• _TO DO_
After locating the line with "geschultes, unterwiesenes und", reproduce it and all following lines of the listing below exactly, stopping only at the final line.

<<<<

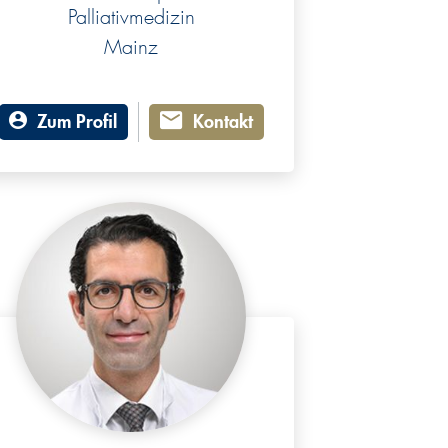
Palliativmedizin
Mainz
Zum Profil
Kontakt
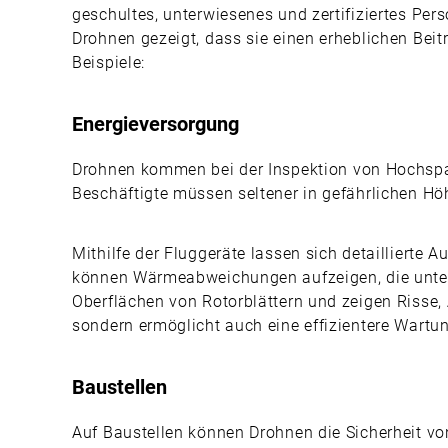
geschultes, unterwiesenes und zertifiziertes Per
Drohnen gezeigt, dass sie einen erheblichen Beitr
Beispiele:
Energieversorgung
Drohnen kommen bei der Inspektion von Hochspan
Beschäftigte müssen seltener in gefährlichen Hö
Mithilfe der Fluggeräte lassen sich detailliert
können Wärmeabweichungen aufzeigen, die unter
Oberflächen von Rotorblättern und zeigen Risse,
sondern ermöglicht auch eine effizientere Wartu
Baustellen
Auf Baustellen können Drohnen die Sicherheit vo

>>>>

• _RESULT OF THE TASK_
geschultes, unterwiesenes und zertifiziertes Per
Drohnen gezeigt, dass sie einen erheblichen Beitr
Beispiele:
Energieversorgung
Drohnen kommen bei der Inspektion von Hochspan
Beschäftigte müssen seltener in gefährlichen Hö
Mithilfe der Fluggeräte lassen sich detailliert
können Wärmeabweichungen aufzeigen, die unter
Oberflächen von Rotorblättern und zeigen Risse,
sondern ermöglicht auch eine effizientere Wartu
Baustellen
Auf Baustellen können Drohnen die Sicherheit vo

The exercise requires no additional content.